The Bay-and-Gable homes of Toronto are unique within the world of Victorian architecture, in part due to taxation laws of the time that assessed annual taxes based on the width of a lot’s frontage. Canadian pragmatism resulted in narrow lots, often between 15-20 feet in width and houses built upwards into usually three stories. Three story homes with ten foot or higher ceilings in the public rooms resulted in eccentric narrow and tall homes in both semi and row figurations.

According to McHugh (1989), early examples, beginning in 1875, have more Italianate features including round headed windows, angled bays, and steep gables. Those dating from the late 1880s have more of a Queen Anne influence with rectangular bays, straight window lintels and less steeply pitched gables.

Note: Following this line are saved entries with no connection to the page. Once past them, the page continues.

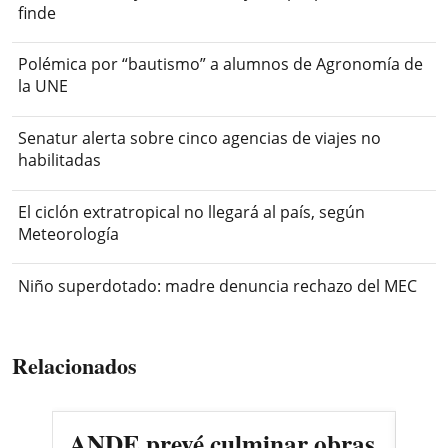
finde
Polémica por “bautismo” a alumnos de Agronomía de
la UNE
Senatur alerta sobre cinco agencias de viajes no
habilitadas
El ciclón extratropical no llegará al país, según
Meteorología
Niño superdotado: madre denuncia rechazo del MEC
Relacionados
ANDE prevé culminar obras
Ins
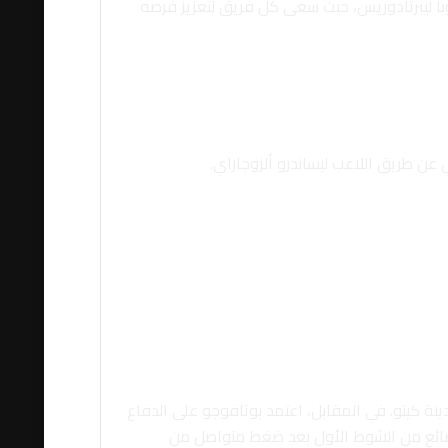
با ليبرتادوريس، حيث سعى كل فريق لتعزيز فرصه
ة كيتو. في المقابل، اعتمد بوتافوجو على الدفاع
الضائع من الشوط الأول بعد ضغط متواصل من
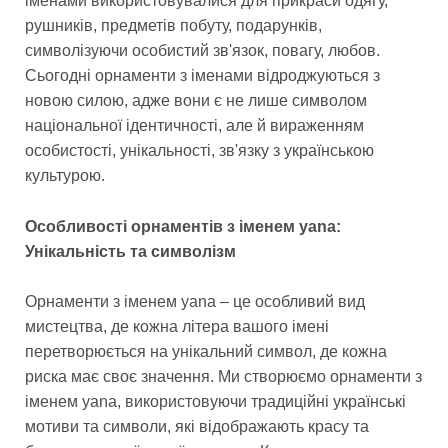
іменами використовувалися для прикраси одягу,
рушників, предметів побуту, подарунків,
символізуючи особистий зв'язок, повагу, любов.
Сьогодні орнаменти з іменами відроджуються з
новою силою, адже вони є не лише символом
національної ідентичності, але й вираженням
особистості, унікальності, зв'язку з українською
культурою.
Особливості орнаментів з іменем yana:
Унікальність та символізм
Орнаменти з іменем yana – це особливий вид
мистецтва, де кожна літера вашого імені
перетворюється на унікальний символ, де кожна
риска має своє значення. Ми створюємо орнаменти з
іменем yana, використовуючи традиційні українські
мотиви та символи, які відображають красу та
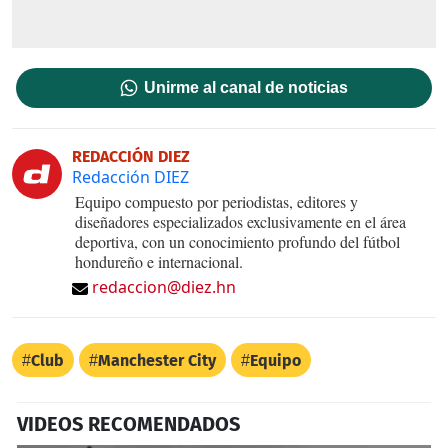
Unirme al canal de noticias
REDACCIÓN DIEZ
Redacción DIEZ
Equipo compuesto por periodistas, editores y
diseñadores especializados exclusivamente en el área
deportiva, con un conocimiento profundo del fútbol
hondureño e internacional.
redaccion@diez.hn
Club
Manchester City
Equipo
VIDEOS RECOMENDADOS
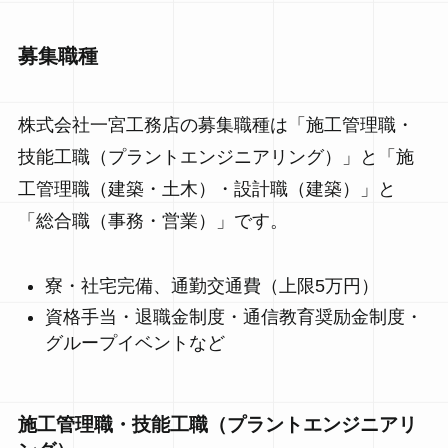
募集職種
株式会社一宮工務店の募集職種は「施工管理職・
技能工職（プラントエンジニアリング）」と「施
工管理職（建築・土木）・設計職（建築）」と
「総合職（事務・営業）」です。
寮・社宅完備、通勤交通費（上限5万円）
資格手当・退職金制度・通信教育奨励金制度・
グループイベントなど
施工管理職・技能工職（プラントエンジニアリ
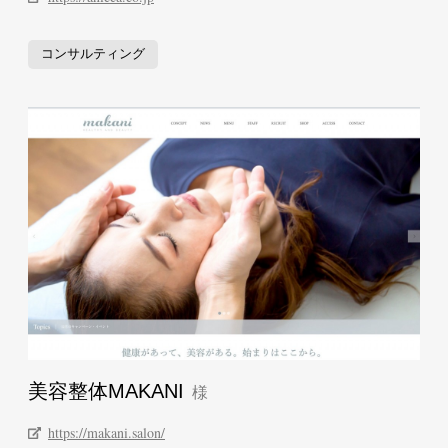
コンサルティング
美容整体MAKANI
https://makani.salon/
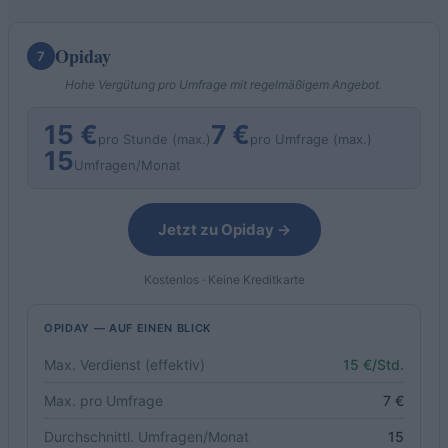
Opiday
7
Hohe Vergütung pro Umfrage mit regelmäßigem Angebot.
15 €
7 €
pro Stunde (max.)
pro Umfrage (max.)
15
Umfragen/Monat
Jetzt zu Opiday →
Kostenlos · Keine Kreditkarte
OPIDAY — AUF EINEN BLICK
Max. Verdienst (effektiv)
15 €/Std.
Max. pro Umfrage
7 €
Durchschnittl. Umfragen/Monat
15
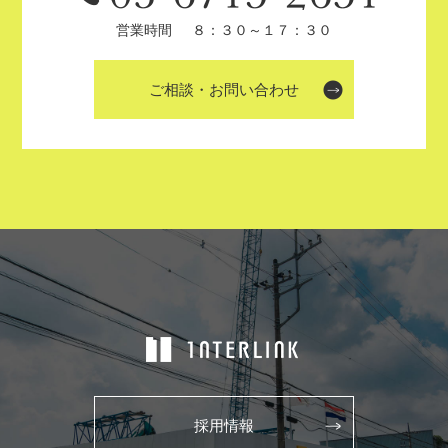
営業時間
８：３０～１７：３０
ご相談・お問い合わせ
採用情報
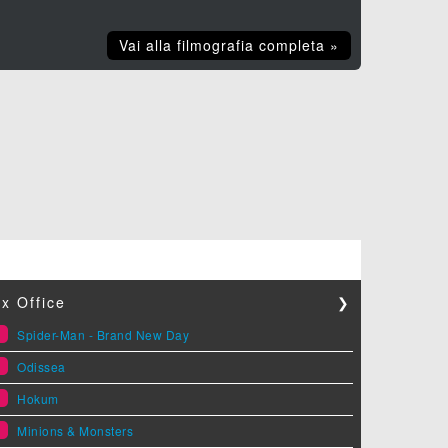
Vai alla filmografia completa »
x Office
❯
1
Spider-Man - Brand New Day
2
Odissea
3
Hokum
4
Minions & Monsters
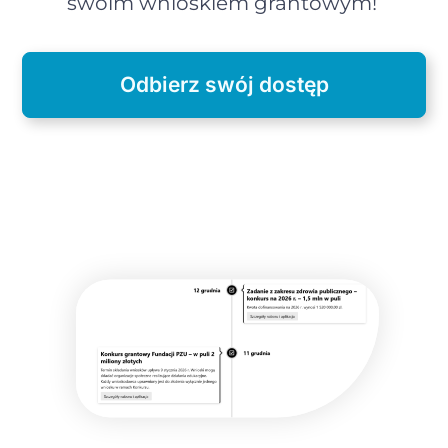
swoim wnioskiem grantowym!
Odbierz swój dostęp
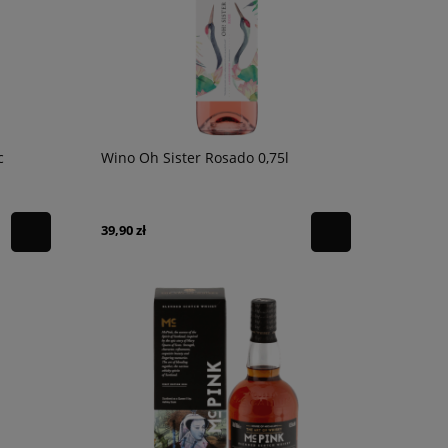
c
Wino Oh Sister Rosado 0,75l
39,90 zł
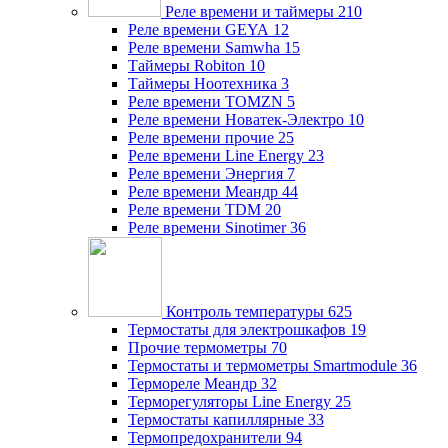
Реле времени и таймеры
210
Реле времени GEYA
12
Реле времени Samwha
15
Таймеры Robiton
10
Таймеры Ноотехника
3
Реле времени TOMZN
5
Реле времени Новатек-Электро
10
Реле времени прочие
25
Реле времени Line Energy
23
Реле времени Энергия
7
Реле времени Меандр
44
Реле времени TDM
20
Реле времени Sinotimer
36
Контроль температуры
625
Термостаты для электрошкафов
19
Прочие термометры
70
Термостаты и термометры Smartmodule
36
Термореле Меандр
32
Терморегуляторы Line Energy
25
Термостаты капиллярные
33
Термопредохранители
94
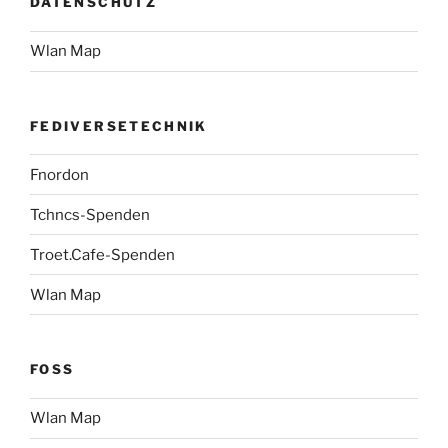
DATENSCHUTZ
Wlan Map
FEDIVERSETECHNIK
Fnordon
Tchncs-Spenden
Troet.Cafe-Spenden
Wlan Map
FOSS
Wlan Map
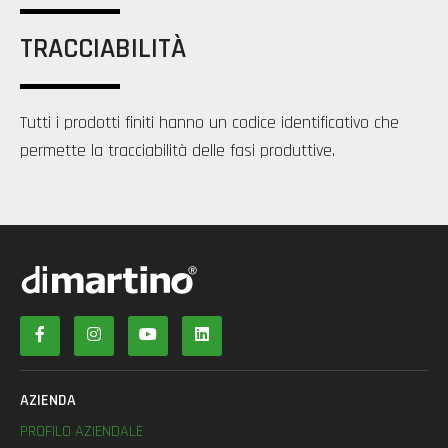
TRACCIABILITÀ
Tutti i prodotti finiti hanno un codice identificativo che
permette la tracciabilità delle fasi produttive.
AZIENDA
PROFILO AZIENDALE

Tons of variation exists and while most Bay-and-Gable homes abide by a typical floor plan, the dimensions of rooms and hallways can vary widely. Typical features include stained glass, tall 10-11 foot ceilings, ornate plaster work, detailed barge boards and ginger-breading, steeply pitched roofs, tall windows with low sills, and detailed millwork common in other Victorian revival styles. The style of exterior masonry, millwork, stained-glass and plaster work also varies tremendously producing few if any Bay-and-Gables that are the same.

McHugh, Patricia. (1989). Toronto Architecture: A City Guide. Toronto: McClelland & Stewart Inc.